Paralellizing brms across both chains and fits

Hi Martin, I ran into a similar issue recently and resolved it by setting cores=1. However I wonder if it’s possible to parallelize across both chains and models at the same time?

I have 16 models I wish to run. I can either 1) run each model in parallel in which case the chains are sampled on same core, or 2) run chains in parallel but then each model is now waiting in queue.

I am running on a shared server with very many cores. Can I run each chain on a separate core for each model, hence utilizing 64 cores at once?

1 Like

Hi,
moved to a new topic as this is IMHO really a new question.

Yes, you can run many models in parallel, but you have to manage the paralellization yourself via packages like future or parallel. Just wrapping the calls to individual fits into futures should be a quick way to get started.

I also have some note really well documented code to do that for rstan/cmdstanr models here: ALSFRS_models/sampling_parallel.R at master · jpkrooney/ALSFRS_models · GitHub , and a wrapper to do that for brms models at ALSFRS_models/brm_parallel.R at master · jpkrooney/ALSFRS_models · GitHub (other files might be dependencies).

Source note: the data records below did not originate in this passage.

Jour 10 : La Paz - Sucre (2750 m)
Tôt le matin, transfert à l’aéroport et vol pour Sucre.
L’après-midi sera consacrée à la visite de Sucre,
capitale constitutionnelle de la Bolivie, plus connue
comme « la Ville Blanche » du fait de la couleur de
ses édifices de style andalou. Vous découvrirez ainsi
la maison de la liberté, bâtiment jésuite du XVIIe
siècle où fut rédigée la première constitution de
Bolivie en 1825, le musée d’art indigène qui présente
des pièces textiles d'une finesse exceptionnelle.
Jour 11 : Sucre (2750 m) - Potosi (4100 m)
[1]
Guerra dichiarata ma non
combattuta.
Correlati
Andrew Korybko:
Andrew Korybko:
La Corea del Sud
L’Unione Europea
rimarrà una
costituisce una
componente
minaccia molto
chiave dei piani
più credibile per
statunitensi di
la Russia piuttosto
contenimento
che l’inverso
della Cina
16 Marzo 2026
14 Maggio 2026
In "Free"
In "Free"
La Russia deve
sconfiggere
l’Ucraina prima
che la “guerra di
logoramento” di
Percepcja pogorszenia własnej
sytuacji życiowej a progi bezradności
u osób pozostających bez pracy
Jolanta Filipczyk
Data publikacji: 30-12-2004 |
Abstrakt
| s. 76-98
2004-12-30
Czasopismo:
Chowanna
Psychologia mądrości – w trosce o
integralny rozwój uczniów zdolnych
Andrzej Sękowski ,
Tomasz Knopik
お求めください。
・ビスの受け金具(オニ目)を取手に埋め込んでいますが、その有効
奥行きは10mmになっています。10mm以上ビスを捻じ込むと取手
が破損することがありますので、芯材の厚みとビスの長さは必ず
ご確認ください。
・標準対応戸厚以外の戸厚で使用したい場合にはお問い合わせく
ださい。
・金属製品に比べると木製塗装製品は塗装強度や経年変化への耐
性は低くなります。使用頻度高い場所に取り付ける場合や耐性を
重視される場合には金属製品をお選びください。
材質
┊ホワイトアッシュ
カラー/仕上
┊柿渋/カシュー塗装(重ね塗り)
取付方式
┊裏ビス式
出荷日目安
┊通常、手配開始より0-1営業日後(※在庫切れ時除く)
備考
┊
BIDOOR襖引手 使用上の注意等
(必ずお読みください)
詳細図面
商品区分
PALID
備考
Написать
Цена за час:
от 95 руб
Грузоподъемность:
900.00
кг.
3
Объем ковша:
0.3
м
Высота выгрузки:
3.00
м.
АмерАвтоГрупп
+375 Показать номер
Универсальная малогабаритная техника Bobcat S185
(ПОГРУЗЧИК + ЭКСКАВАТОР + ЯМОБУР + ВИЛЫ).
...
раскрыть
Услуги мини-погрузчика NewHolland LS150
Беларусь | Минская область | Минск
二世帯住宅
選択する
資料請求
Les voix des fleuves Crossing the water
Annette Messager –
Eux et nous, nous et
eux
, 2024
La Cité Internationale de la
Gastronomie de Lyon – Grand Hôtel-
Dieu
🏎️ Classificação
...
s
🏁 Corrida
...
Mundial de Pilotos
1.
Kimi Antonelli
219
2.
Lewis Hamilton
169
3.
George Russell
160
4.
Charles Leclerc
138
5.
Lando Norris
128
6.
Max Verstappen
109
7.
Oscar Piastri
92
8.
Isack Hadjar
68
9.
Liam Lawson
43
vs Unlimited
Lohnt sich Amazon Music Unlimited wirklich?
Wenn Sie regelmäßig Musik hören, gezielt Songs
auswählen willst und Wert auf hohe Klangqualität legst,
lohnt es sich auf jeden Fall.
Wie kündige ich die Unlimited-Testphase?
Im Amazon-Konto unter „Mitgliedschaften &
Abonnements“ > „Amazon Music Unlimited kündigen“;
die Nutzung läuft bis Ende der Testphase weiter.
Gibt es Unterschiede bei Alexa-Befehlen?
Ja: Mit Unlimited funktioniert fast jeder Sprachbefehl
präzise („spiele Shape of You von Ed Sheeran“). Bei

In both cases the idea is that you provide a list of arguments that are shared in all fits and a list of lists of arguments that are unique, e.g. to run a set of different brms models on the same data you would run:

res <- brm_parallel(args_shared = list(data = my_data), 
  args_per_fit = list(
    list(formula = y ~ x),
    list(formula = y ~ x + z),
    list(formula = y ~ x, family = "gamma")))

The arguments total_cores and cores_per_fit then control the paralellization.

1 Like

This is really useful, thanks! Read the future documentation and looks like it has everything I need. Have you considered introducing such functionality directly into brms? Maybe a direct wrapper to future for those like me who are not familiar with parallel architecture and would appreciate a quick fix

scartch that, I see that brm has an argument call to future. Thanks again!